Much of my shouting had been restrained to the last four furlongs of the day, but the raw speed of the Wesley Ward trained runners led me to exclaim to all and sundry at #TheBerkshireVenue to “LOOK AT THE YANK!” after just two of the five furlong. The runners streamed toward us, with the left eye catching the near side group, towed into proceedings by tte pink blur of Ruby Notion. There were a whole host of other runners, Washington DC chasing clear of the pack in my mind, a temporary illusion that was quickly dispelled by Ian Bartlett’s relentless listing of contenders. Areen. Steady Pace. Soapy Aitken, which gave Calum much needed new life. The final furlong. Washington DC was fighting off more threats than the American Government claims to, with Areen barging Ruby Notion to come to his quarters while Steady Pace close late and Soapy Aitken on the scene. The final 100 yards came. Areen got closer and closer, and the race quickly turned into the line v Washington DC, and just like in the movies, the Americans won.
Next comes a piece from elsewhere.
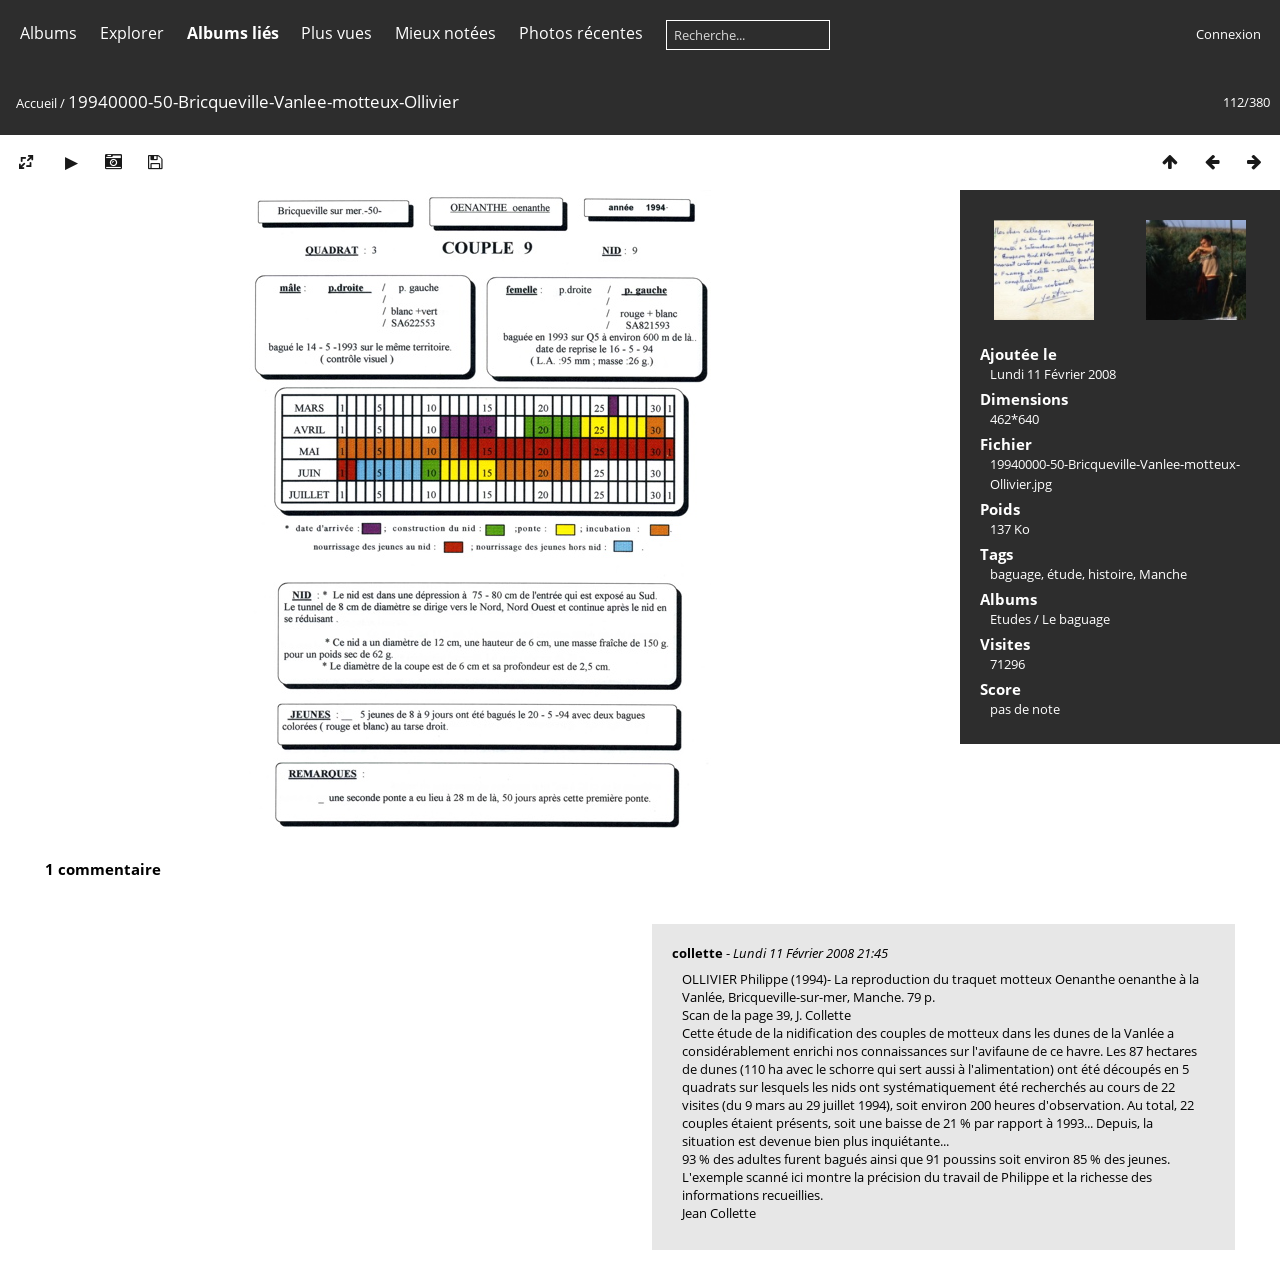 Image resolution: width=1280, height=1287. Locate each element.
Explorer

I let out a booming roar for Ryan Moore, in line with many of the casual punters who were already merry enough for singing in the bandstand. Calum, who was to come back in fine style later in the week, took defeat well, a smile on his face despite several bad blows and exclamations of “the worst day.” He had to leave swiftly, sadly not to be seen for the rest of the week. Hattie’s each/way wager on Areen had come to fruition, leaving her happy although given how much alcohol we’d ingested, none of us was what we’d call sad – yet. Joe, who had landed a tidy punt on Gleneagles, was in a similar stats, although we both seemed to point out Hattie’s state happily, a tactic that at the time seemed fair. It would not be the last time I saw them this week, thankfully.
Calum had to rush off, taking the time to ask me when I’d next be on a racecourse that wasn’t Ascot. My wallet said that would be a long time away – there are plenty of working weeks between now and the Arc De Triomphe, along with a meeting with the man at SFE England.
With the day saved by Ryan Moore my post racing drink – a Kronenbourg, one of four from the fantastically good Tesco Express – was far better than I’d ever imagined it. After a squashed train to Reading, I sat down, and stretched my legs. Tiffany, who had backed two winners that I had advised, saw me, much to my delight. We nailed two spots on the 20.24 back to the WestCountry, and reminisced fondly upon a day that had left us both wanting more. Luckily for me, tomorrow, tomorrow I was to go again.